# Neighborhoods in Toronto -- part-3

In [2]:
import numpy as np
import pandas as pd
from bs4 import BeautifulSoup
import requests
import re

from geopy.geocoders import Nominatim # convert an address into latitude and longitude values
import matplotlib.cm as cm
import matplotlib.colors as colors

# import k-means from clustering stage
from sklearn.cluster import KMeans

#!conda install -c conda-forge folium=0.5.0 --yes # uncomment this line if you haven't completed the Foursquare API lab
import folium # map rendering library

## create the dataframe

Use beautifulsoup to do it, and then store the data into 3 lisis, finally use pandas to create the dataframe.

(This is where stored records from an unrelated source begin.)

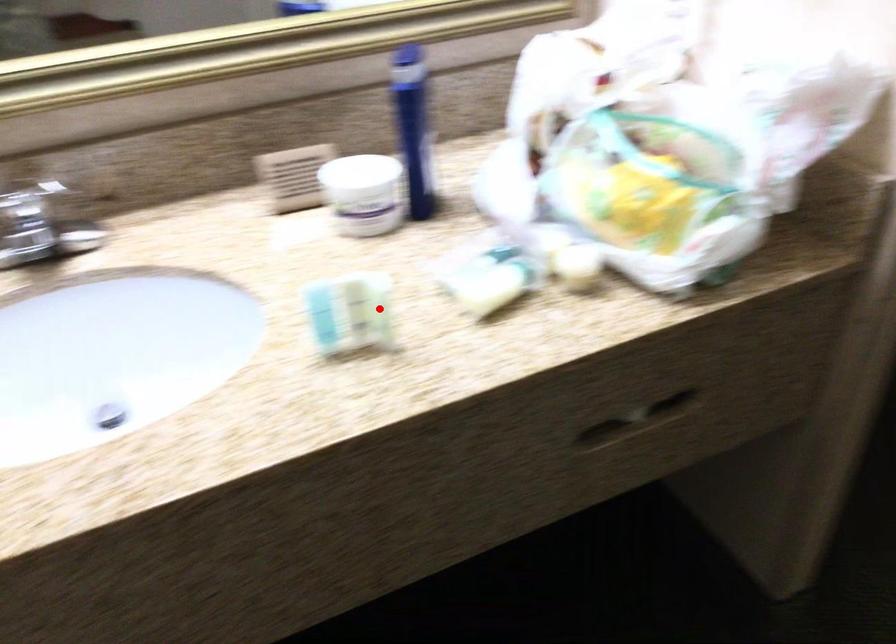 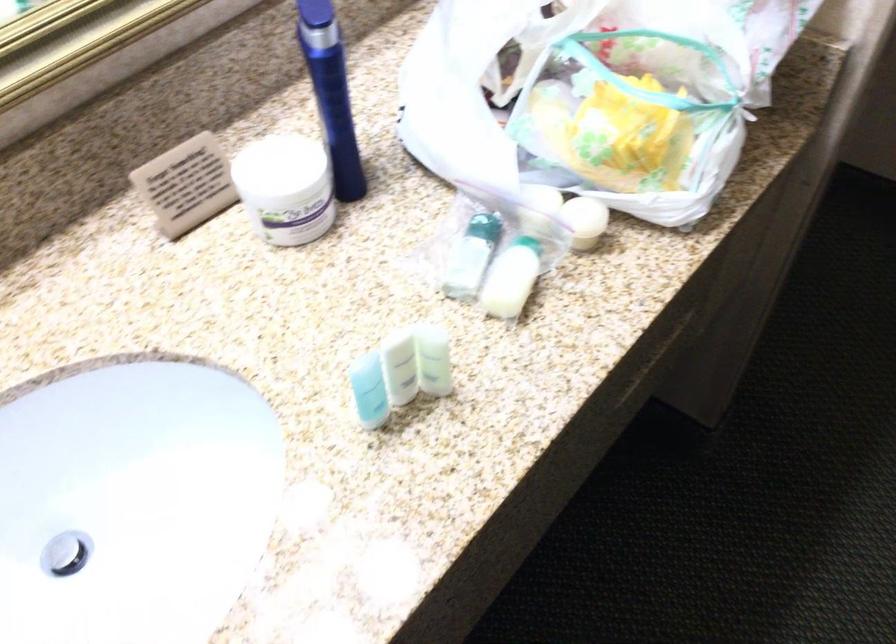 Where in the second image is the point corresponding to the highlighted location from the first image?

(433, 360) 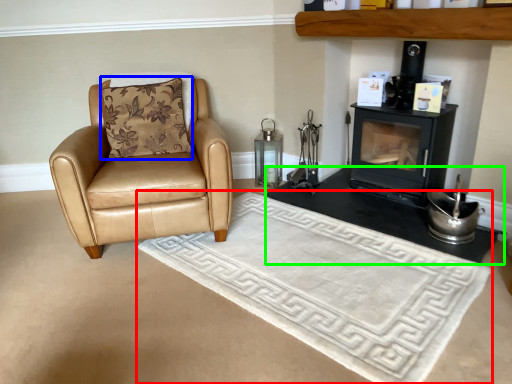 Question: Based on their relative distances, which object is nearer to mat (highlighted by a red box)? Choose from pillow (highlighted by a blue box) and table (highlighted by a green box).

Choices:
 (A) pillow
 (B) table

Answer: (B)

**In this part I use the re library to handle the data**

In [3]:
#I copied the code and pasted it into a local text named canada.html
soup=BeautifulSoup(open('canada.html'),features='html.parser')

In [4]:
#create 3 list
PostalCode=[]
Borough=[]
Neighborhood=[]


In [5]:
for items in soup.find('table').find_all('tr'): # item是一行
    item=items.find_all('td')
    for i in range(len(item)):  #遍历一行的元素
        ##print(item[i].text) #处理每一行第一个元素
        stritem=(str(item[i].text))[1:-1]  #把第一个空格去掉
        PostalCode.append(stritem[0:3])                ##这个是（1）str
        strre=stritem[3:-1] # 去掉前三个元素
        #print(strre)
        if strre=='Not assigned':
            Borough.append('Not assigned')
            Neighborhood.append('Not assigned')
        else:
            try:                                   #使用try防止有不带括号的
                res=re.compile(r'(.*?)[(]', re.S)
                A=(re.findall(res,strre))[0]  #A是Borough(2)str
                Borough.append(A)
                res2=re.compile(r'[()](.*?)[)]', re.S)
                B=(re.findall(res2,strre))[0]  #B是Neibor (3)str
                B=B.replace(' / ',',')   #将B转换为，分割
                Neighborhood.append(B)
            except IndexError: #无neibor
                A=strre
                Borough.append(A)
                B=A
                Neighborhood.append(B)


In [6]:
df=pd.DataFrame({'PostalCode':PostalCode,'Borough':Borough,'Neighborhood':Neighborhood})
df.head()

Unnamed: 0,PostalCode,Borough,Neighborhood
0,M1A,Not assigned,Not assigned
1,M2A,Not assigned,Not assigned
2,M3A,North York,Parkwoods
3,M4A,North York,Victoria Village
4,M5A,Downtown Toronto,"Regent Park,Harbourfront"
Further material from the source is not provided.